Pizza Stones — How to Achieve the Perfect Pizza with a Crispy Crust.Shop Emile Henry
We love Emile Henry's FlameTop Pizza Baking Stones because they provide great performance for making bread, pizza, thin tarts and more, plus the cleanup is a breeze.
The smooth glazed surface can withstand temps up to 500°F and cleans up much better than unglazed porous pizza stones. And the glaze is tough enough that you can use a pizza cutter right on the stone. The Emile Henry Baking Stones also feature two built-in handles that help secure your grip when removing hot stones with bulky oven mitts from the oven or the grill.
4 - 6 people
Quick & Easy Pizza Dough Recipe
This easy homemade pizza dough recipe courtesy of Emile Henry comes together quickly and is the perfect canvas for all your favorite pizza toppings. It works equally as well in the oven or on the grill. Now you can make any night pizza night with Emile Henry Pizza Stones.
- 3 Cups of all purpose flour
- 1 Envelope of fast rising yeast
- 1 Teaspoon salt
- 4 Tablespoons cornmeal
- 1 Cup very warm water
- 2 Teaspoons sugar
- 2 Tablespoons of olive oils
DIRECTIONS FOR DOUGH:
- Combine flour, yeast, sugar and salt in mixing bowl. Whisk until ingredients are blended.
- Stir in water and 2 tbsp olive oil until well blended.
- Place dough on a lightly floured counter, baking mat or cutting board. Knead 10 minutes. Cover with towel and let rest for 20 minutes.
Bake in the Oven
- Preheat your oven with pizza stone inside to 425 degrees.
- Sprinkle your pizza peel with 2 tbsp. corn meal. Place dough on Pizza Peel and press into a circle. Stretch and roll dough shaping a 14 inch circle and add all your favorite toppings.
- Use the Pizza Peel to slide pizza onto your preheated Emile Henry Pizza Baking Stone
- Bake at 425 degrees for 15-20 minutes, or until crust is crispy.

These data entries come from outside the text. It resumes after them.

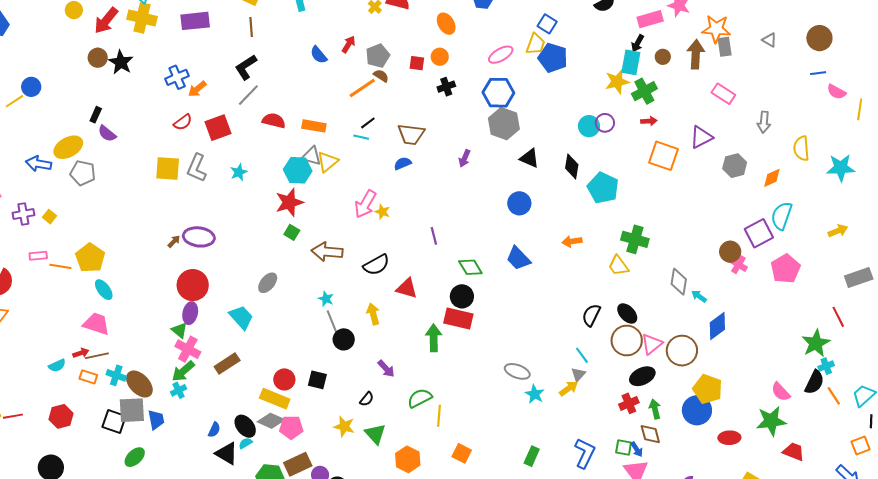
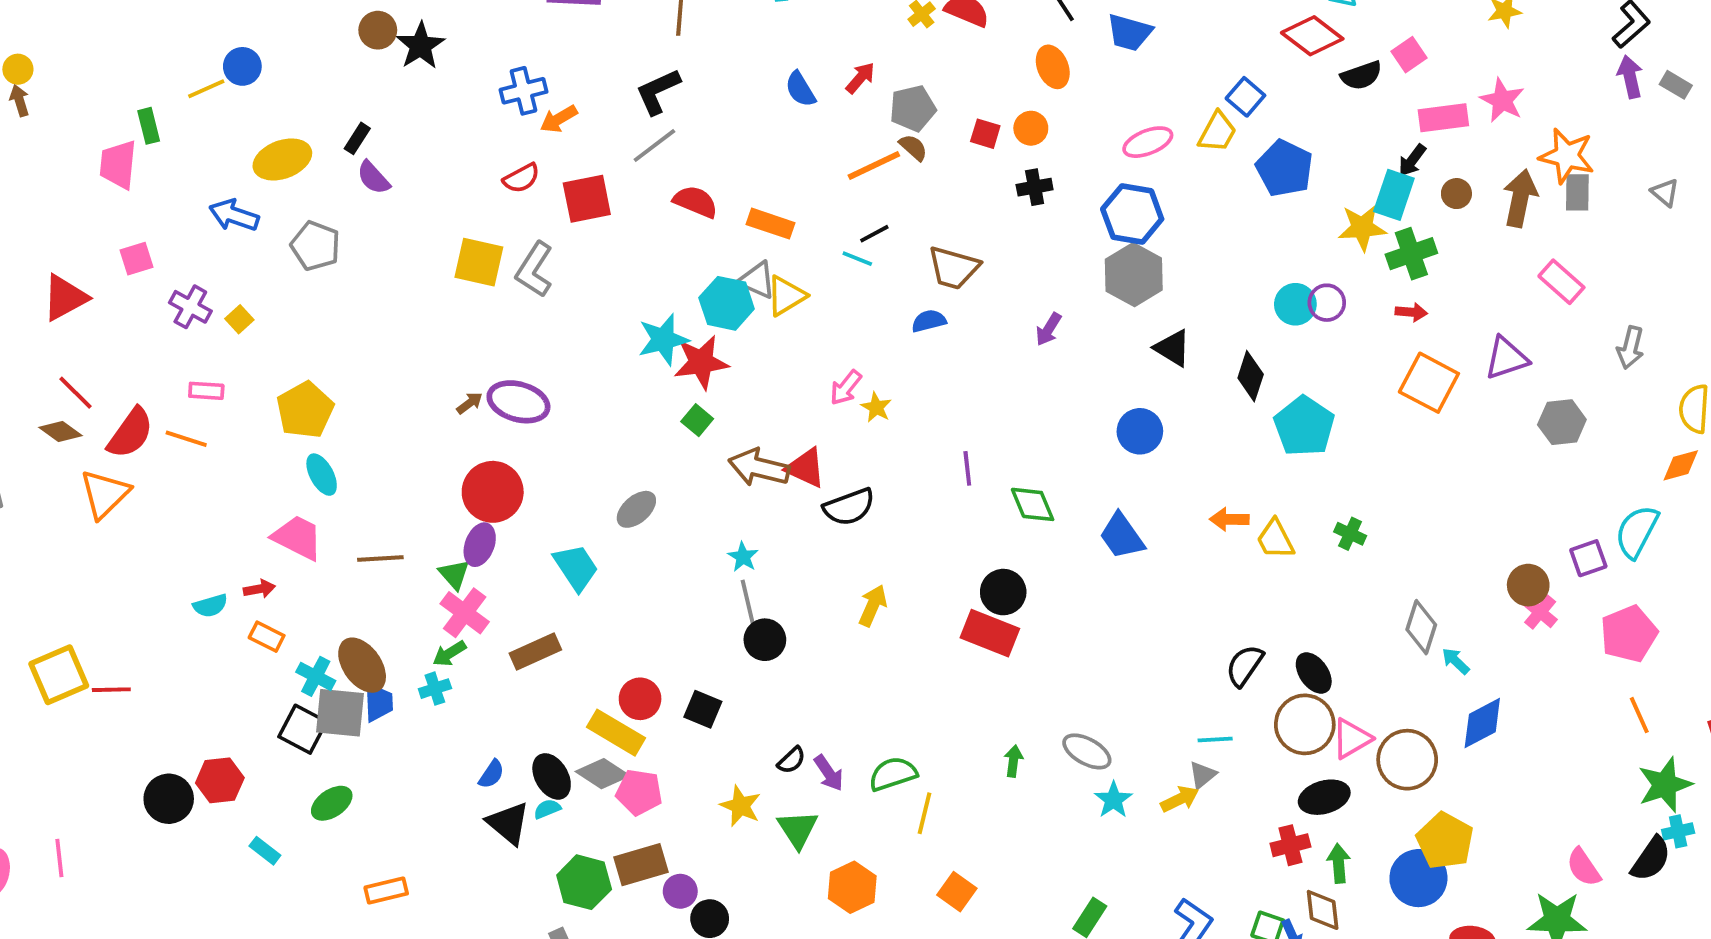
blue pentagon: (553, 58) -> (1285, 168), moved
yellow ellipse: (68, 147) -> (282, 159), moved
cyan star: (239, 172) -> (663, 340), moved, size x1.5
orange diamond: (772, 178) -> (1681, 465), moved
pink arrow: (365, 204) -> (846, 388), size x0.7
purple cross: (23, 214) -> (190, 307), turned 30
purple square: (759, 233) -> (1588, 558), size x0.7
green cross: (635, 239) -> (1350, 534), size x0.6
orange line: (60, 266) -> (186, 439), moved
yellow trapezoid: (618, 266) -> (1275, 539), moved
green diamond: (470, 267) -> (1033, 504), moved
red triangle: (407, 288) -> (806, 468), moved
yellow arrow: (373, 314) -> (873, 606), moved, turned 30
green arrow: (434, 338) -> (1013, 761), moved, size x0.6
cyan line: (582, 355) -> (1215, 740), turned -66
brown line: (97, 356) -> (380, 558), moved
purple arrow: (386, 369) -> (829, 773), moved
green arrow: (183, 371) -> (449, 654), size x0.7
cyan cross: (116, 375) -> (316, 676), moved
orange line: (834, 396) -> (1639, 715), moved
red hexagon: (61, 416) -> (220, 780), moved
blue trapezoid: (156, 420) -> (378, 702), moved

- Use the peel to remove pizza from the hot pizza stone, then cut with a pizza cutter and serve. If you don't plan on making more pizza right away you can remove the HOT stone (with oven mitts, of course) from the oven and place on a heat-proof trivet. Cut and serve your pizza right on this beautiful pizza stone. Be careful the pizza stone will remain very hot for some time.
Pizza Making Tips.
If you want a pizza with a nice crisp crust, pre-heat your Emile Henry Pizza Baking Stone to 475˚F. Do not flour the Pizza Stone (as the flour might burn) and place it on the lowest oven rack position, or on top of your grill grates. Works equally well with gas or charcoal grills.
Make your own dough. It only takes 20-25 minutes and has only three easy steps. The finished pizza is gonna be way better than anything you buy and cook! We promise. Don't skip the tips below, but you'll find an easy pizza dough recipe and more further on in this post.
Tip #1 — It doesn’t matter whether the baker’s yeast you use is dried or fresh (diluted in warm water), but it’s essential to use good quality yeast!
Tip #2 — Knead the dough for as long as necessary until it has a supple, elastic consistency, but knead slowly, so that you don’t “overheat” it.
Tip #3 — When the dough is resting, put a cloth over the top of it so that it doesn’t dry out, and leave it at room temperature, away from any drafts, to allow the yeast to act. The dough should double in volume.
Tip #4 — Use a sturdy Pizza Peel to transfer the pizza on and off the heat.
Now on to the toppings.
Tip #5 — To stop the tomatoes making the sauce too acidic, you can add sugar, honey or cream to balance out the flavors.
Tip #6 — Do not overload the pizza with toppings: 2 or 3 flavors are enough! Tomatoes, basil and mozzarella make a delicious Margherita pizza.
Tip #7 — To enhance the flavor, use herbs such as oregano, basil, thyme or marjoram. Shallots, garlic and hot peppers work to build flavor.